Your doctor can help you identify the important numbers — your blood pressure and your cholesterol — and assess your risk. Or you can use a helpful online tool to do this assessment at home.
“If you’re middle-aged and have more than one risk factor for heart disease — family history, hypertension, smoking or abnormal cholesterol, for instance — you also should think seriously about having a picture of your arteries taken,” says Stein. He has pioneered the use of ultrasound scanning to measure the amount of plaque on the walls of the carotid arteries as a means of assessing a patient’s risk of heart disease.
Reduce your weight. Notice the distinct absence of the word “diet.” While losing weight is the ultimate goal in terms of keeping your heart healthy, UW experts urge getting there through eating smaller portions of healthy foods, not by experimenting with the latest fad diet or forgoing food altogether.
“The question really comes down to the type and amount of food you’re eating,” says Matt Wolff, MD, FACC, chief of cardiovascular medicine at UW Hospital and Clinics. “Not every diet is designed to help you have a healthy heart. Healthy diets are low in red meat, fried foods and sweets. They emphasize fruits, vegetables, nuts, whole grain, fish and poultry.”
Exercise. Outside of eating right, the best way to reduce your weight is getting off the couch and doing something, anything, to stimulate your heart muscle.
“The more you exercise, the better you’ll do,” says Stein. “Find ways to burn energy. Even walking for half an hour three times a week can have a positive effect on your heart’s health.”
Three up, three down. Your heart will thank you for it.
An Easy Way to Assess Your Heart-Disease Risk
Think assessing your heart-disease risk is too challenging to contemplate? Wait a second. It turns out there’s an easy-to-use tool that can help you—and you can find it online at heartdecision.org.
It’s the brainchild of Jon Keevil, MD, FACC, an associate professor of medicine at UW School of Medicine and Public Health.

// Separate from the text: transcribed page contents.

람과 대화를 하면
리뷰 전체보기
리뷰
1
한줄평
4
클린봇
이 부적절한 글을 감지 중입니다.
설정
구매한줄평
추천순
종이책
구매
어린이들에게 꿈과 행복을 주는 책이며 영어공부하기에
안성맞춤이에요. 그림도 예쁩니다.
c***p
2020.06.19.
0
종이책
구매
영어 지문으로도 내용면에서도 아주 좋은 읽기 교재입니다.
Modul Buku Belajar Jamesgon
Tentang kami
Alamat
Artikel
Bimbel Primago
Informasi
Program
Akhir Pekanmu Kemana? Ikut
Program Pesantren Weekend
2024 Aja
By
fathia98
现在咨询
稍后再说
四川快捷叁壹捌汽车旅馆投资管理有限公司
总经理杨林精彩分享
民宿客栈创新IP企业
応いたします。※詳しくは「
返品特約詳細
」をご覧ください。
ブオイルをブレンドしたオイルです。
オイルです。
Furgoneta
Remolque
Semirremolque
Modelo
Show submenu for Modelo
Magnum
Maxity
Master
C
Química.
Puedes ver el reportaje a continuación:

He first developed it as a medical resident in the mid-1990s.
Using algorithms based on the famous Framingham Heart Study, heartdecision.org uses basic info about a patient’s blood pressure and cholesterol levels, as well as a few facts about family history to calculate how likely an individual is to suffer a heart attack over the next ten years. Patients can work with their physician to obtain the information to plug into the tool.
“There is a large chunk of the population that is unrecognized as being at high risk for heart disease,” says Keevil. “Patients may slip by a clinician’s attention when they only have slightly elevated risk factors, but have many of them. Piling all these pieces together surprises some people.”
Keevil estimates his site has had 50,000 hits in the past four years, from people across the globe. Recently, traffic has picked up as physicians and patients begin to pay more attention to preventing heart disease.
“The bottom line is that people need to know their blood pressure and cholesterol levels, says Keevil. “And if any of these raise a flag, we need to look at their absolute risk to make best treatment recommendations.”